Upfront charges constitute mainly agent commission, policy administration charges, mortality premiums, etc. For a typical ULIP these range from 15% to as high as 75%.

This means that from your net premium invested or paid, only 85% to 25% ends up getting invested! Needless to add, a major chunk of the charges (also known as premium allocation charges) end up as commission in the agents? pocket. Though these charges taper off as the years pass, as a chunk is taken away upfront, the break even period for ULIPs; as compared to MFs, is in the region of 5 to 7 years if not more. It is only after that period that you really start earning money. This too depends upon market conditions. Lastly, if the performance of the ULIP is not up to the mark, again on account of the high upfront, you are trapped, as a sale would involve a loss.
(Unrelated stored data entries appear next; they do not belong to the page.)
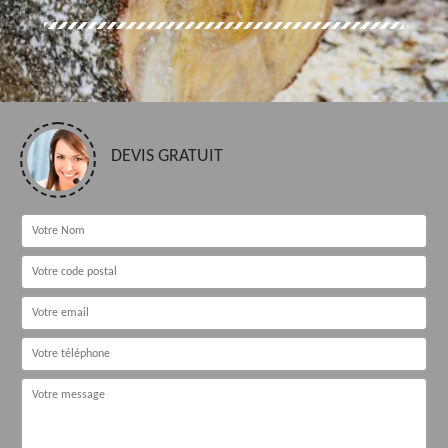
DEVIS GRATUIT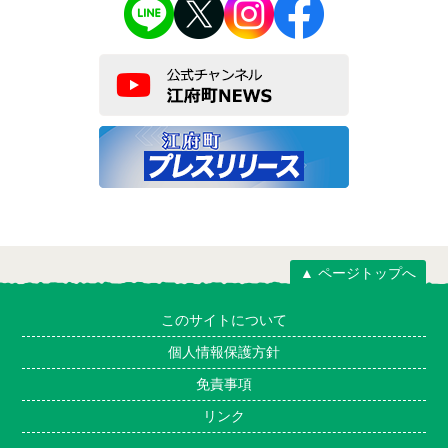
▲ ページトップへ
このサイトについて
個人情報保護方針
免責事項
リンク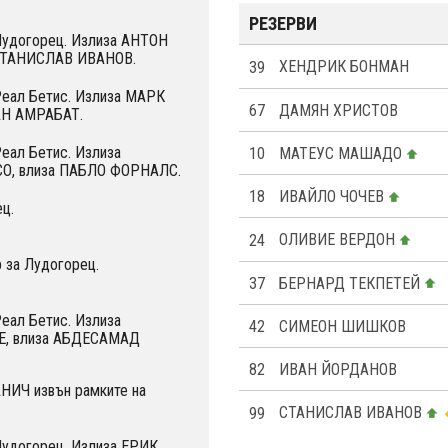
РЕЗЕРВИ
 Лудогорец. Излиза АНТОН
СТАНИСЛАВ ИВАНОВ.
39
ХЕНДРИК БОНМАН
Реал Бетис. Излиза МАРК
67
ДАМЯН ХРИСТОВ
АН АМРАБАТ.
Реал Бетис. Излиза
10
МАТЕУС МАШАДО
О, влиза ПАБЛО ФОРНАЛС.
18
ИВАЙЛО ЧОЧЕВ
ц.
24
OЛИВИЕ ВЕРДОН
 за Лудогорец.
37
БЕРНАРД ТЕКПЕТЕЙ
Реал Бетис. Излиза
42
СИМЕОН ШИШКОВ
, влиза АБДЕСАМАД
82
ИВАН ЙОРДАНОВ
НИЧ извън рамките на
99
СТАНИСЛАВ ИВАНОВ
Лудогорец. Излиза ЕРИК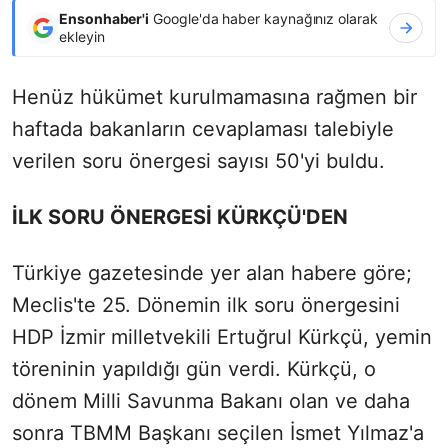
Ensonhaber'i
Google'da haber kaynağınız olarak
ekleyin
Henüz hükümet kurulmamasına rağmen bir
haftada bakanların cevaplaması talebiyle
verilen soru önergesi sayısı 50'yi buldu.
İLK SORU ÖNERGESİ KÜRKÇÜ'DEN
Türkiye gazetesinde yer alan habere göre;
Meclis'te 25. Dönemin ilk soru önergesini
HDP İzmir milletvekili Ertuğrul Kürkçü, yemin
töreninin yapıldığı gün verdi. Kürkçü, o
dönem Milli Savunma Bakanı olan ve daha
sonra TBMM Başkanı seçilen İsmet Yılmaz'a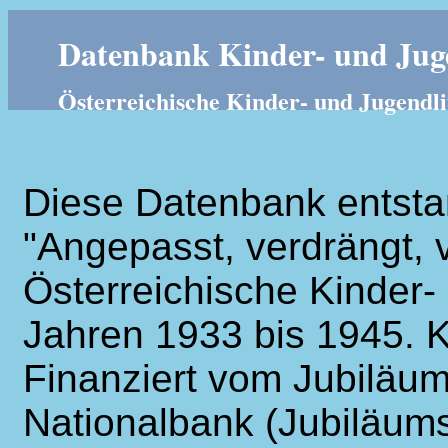
Datenbank Kinder- und Juge
Österreichische Kinder- und Jugendli
Diese Datenbank entsta
"Angepasst, verdrängt, v
Österreichische Kinder- 
Jahren 1933 bis 1945. K
Finanziert vom Jubiläum
Nationalbank (Jubiläums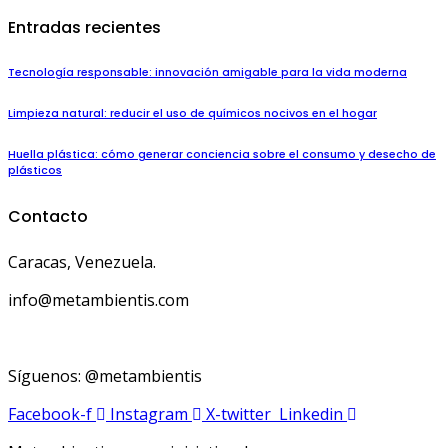
Entradas recientes
Tecnología responsable: innovación amigable para la vida moderna
Limpieza natural: reducir el uso de químicos nocivos en el hogar
Huella plástica: cómo generar conciencia sobre el consumo y desecho de
plásticos
Contacto
Caracas, Venezuela.
info@metambientis.com
boletin@metambientis.com
Síguenos: @metambientis
Facebook-f
Instagram
X-twitter
Linkedin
Therefore the key question to ask, is how much of my premium gets invested in each of the first three years, and then insist on documentary proof of the same. Inquire and ascertain similarly how much is the agents? commission, as it directly goes out of your pocket. In fact the best thing to do is to buy term insurance (the cheapest form of insurance) separately and invest the remaining proceeds in a diversified equity MF.

How would you compare ULIPs with FMPs. Which do you think scores better for a long-term investment, considering the tax benefits as well?

?Madhav

ULIPs and FMPs are essentially two different asset classes. FMPs offer a fixed rate of return, whereas the return on ULIPs is not fixed, it varies with the market. Generally as a rule, I would suggest not to opt for an ULIP, as the upfront charges of any ULIP are typically high (range of 15% to as much as 75%). For tax benefits, choose a combination of PPF and ELSS mutual fund.

And lastly remember, beyond a point, tax saving is simply not possible. Instead try and maximise or optimise your post tax income.

My son left his previous job with a multinational company. He had a service bond of 5 lakh to serve them up to a particular date. Due to some personal reasons he had to leave the company a few months earlier and accordingly had to pay the Rs 5 lakh penalty. Can this sum be deducted from the salaries received from them for income tax purposes? If yes, how? If no then why not?

?Kedar

There is no provision in the Income-Tax law for deduction of payment made to the previous employer on account of the violation of a service bond. Hence, this amount cannot be deducted from the salary received from a new employer.

I am an NRI based in the UK and have a PIS account. I understand the capital gains tax is automatically deducted when I sell the shares. Do I still need to file an IT return if I don?t have any other income apart from the gains in the PIS account.

?Anil Dey

A: TDS and tax returns are two separate issues. If your Indian income including taxable capital gains is greater than Rs 1.10 lakh for FY 07-08, then irrespective of the TDS you have to file a tax return.

Also, say your income is lesser than Rs. 1.10 lakh, however, there is some TDS deducted, then the only way to get the refund is to file a tax return. So the latter filing is voluntary but the former is obligatory.